THE TASK: Within these entries, which lines include the string "collected"? Copy each one.

DATA TO USE:
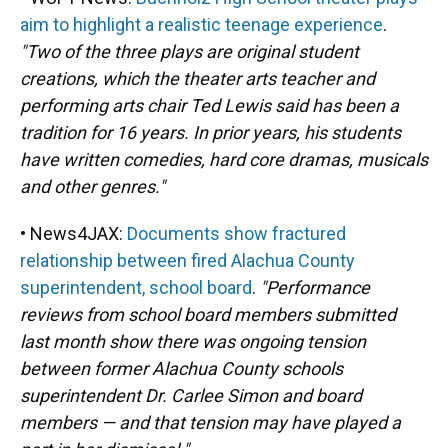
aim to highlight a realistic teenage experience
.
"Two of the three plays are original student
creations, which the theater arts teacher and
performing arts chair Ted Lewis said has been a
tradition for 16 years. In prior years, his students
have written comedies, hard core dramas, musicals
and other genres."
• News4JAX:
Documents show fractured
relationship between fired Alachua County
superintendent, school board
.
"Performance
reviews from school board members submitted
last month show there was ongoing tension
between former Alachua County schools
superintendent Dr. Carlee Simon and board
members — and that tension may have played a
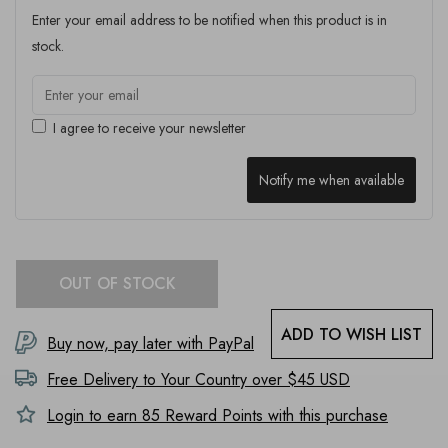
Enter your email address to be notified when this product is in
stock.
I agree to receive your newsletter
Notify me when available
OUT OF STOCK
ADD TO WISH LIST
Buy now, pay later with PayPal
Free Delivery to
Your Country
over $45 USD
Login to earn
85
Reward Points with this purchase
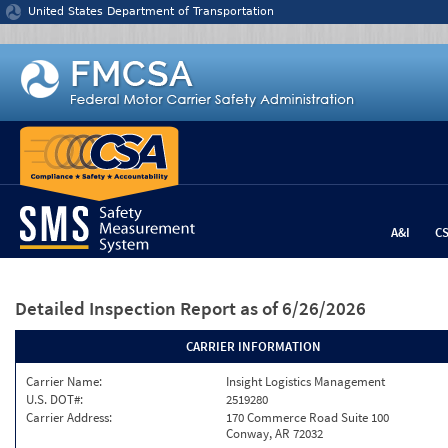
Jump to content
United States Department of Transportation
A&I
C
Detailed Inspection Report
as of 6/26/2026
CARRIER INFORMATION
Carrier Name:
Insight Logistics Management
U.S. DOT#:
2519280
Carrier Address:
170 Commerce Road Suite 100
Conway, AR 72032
--
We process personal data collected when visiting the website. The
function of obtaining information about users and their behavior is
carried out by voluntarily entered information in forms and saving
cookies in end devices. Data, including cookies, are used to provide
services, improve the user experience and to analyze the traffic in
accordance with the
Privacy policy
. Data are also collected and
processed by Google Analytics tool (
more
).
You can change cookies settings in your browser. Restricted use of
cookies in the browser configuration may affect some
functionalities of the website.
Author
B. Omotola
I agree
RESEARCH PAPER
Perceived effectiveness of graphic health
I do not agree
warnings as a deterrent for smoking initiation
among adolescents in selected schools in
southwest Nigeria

RESPONSE TO THE EXERCISE:
We process personal data collected when visiting the website. The
. Data are also collected and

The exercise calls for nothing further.